■ TASK DESCRIPTION
Transcribe the entries that follow, every word as written, and drop the pictures.

■ Collected data

══════

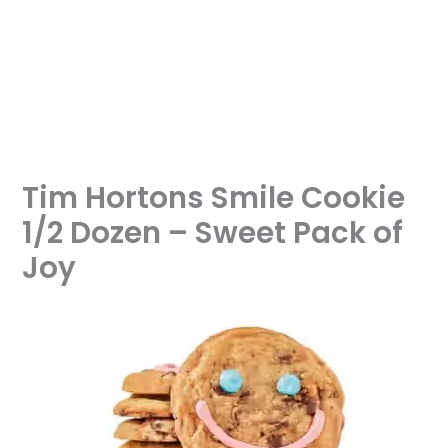
Tim Hortons Smile Cookie
1/2 Dozen – Sweet Pack of
Joy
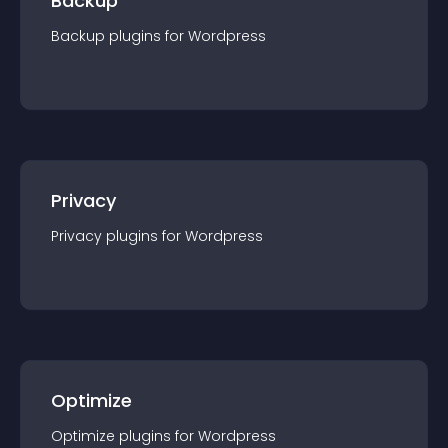
Backup
Backup
plugin
s for
Wordpress
Privacy
Privacy
plugin
s for
Wordpress
Optimize
Optimize
plugin
s for
Wordpress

══════

■ EXPECTED ANSWER
Tim Hortons Smile Cookie
1/2 Dozen – Sweet Pack of
Joy
Backup
Backup
plugin
s for
Wordpress
Privacy
Privacy
plugin
s for
Wordpress
Optimize
Optimize
plugin
s for
Wordpress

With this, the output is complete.